I recently became aware of Cogniview, who provide software to extract tables from PDF to Excel, and they kindly provided me with a version of PDF2XL to try out and review for you.

So – over to the International Power cash flow statement in the Annual Report to experiment. They do provide an Excel download in their Annual Report as well, but I thought I’d try out PDF2XL on the PDF version.

PDF2XL was remarkably easy to use — very intuitive — as simple as highlighting the table you want to convert, and clicking a button. You can then, of course, tinker with the results to ensure that the table is formatted correctly, before extracting. This is very easy to manipulate, and you can see the effect of the changes you’re making: the PDF opens in the top half of the window, and the bottom half is dedicated to previewing what you’ll get in the extract.

And once the data is extracted, whether to Excel, Word or PowerPoint (I tested all three) it is easily editable within those packages. You’re not getting an image, but the real data for manipulation and analysis, as if you’d typed it in yourself. And if the PDF has multiple pages with the same table layout, you can do them all at once, by setting up a template.
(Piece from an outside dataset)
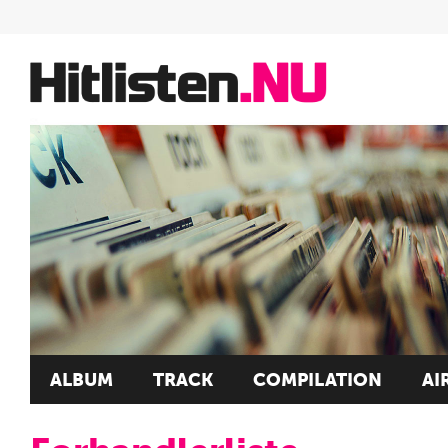
ALBUM
TRACK
COMPILATION
AI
I tested extracting data from a PDF, which is the main intent of the software, and it went very smoothly. If you wanted to use Excel to analyse data given to you in PDF form, this would work well for you.

I then experimented with extracting data from a web page. This is a feature of the Enterprise version, not the Standard version, but I thought that if you were reading an online annual report, this might be what you wanted to do… Of course, the annual report is almost always available in download form as a PDF, so you wouldn’t need the Enterprise version to do this.

Again, this was very easy. All I had to do was to open PDF2XL, then ‘print’ the web page to the Cogniview printer, and it appeared in the main PDF2XL window, ready for me to select the data I was interested in.

I did have a small problem with this, in that when I extracted data while using Firefox 3, some of the words ran together (so that, for example, the Excel table ended up with ‘Taxexpense’ instead of ‘Tax expense’). This isn’t too big an issue; the meat of the table transferred fine. I tested it again using Internet Explorer 8, and it worked perfectly.

Internet Explorer is still the most popular browser worldwide, particularly in major companies, so this isn’t likely to affect many people. Possibly only me, since Cogniview couldn’t reproduce it – so all I would need to do would be to run Internet Explorer to do this task if I wanted to avoid this issue. I don’t see it as a major problem, because the software was still coping very well in both Firefox and IE with this task…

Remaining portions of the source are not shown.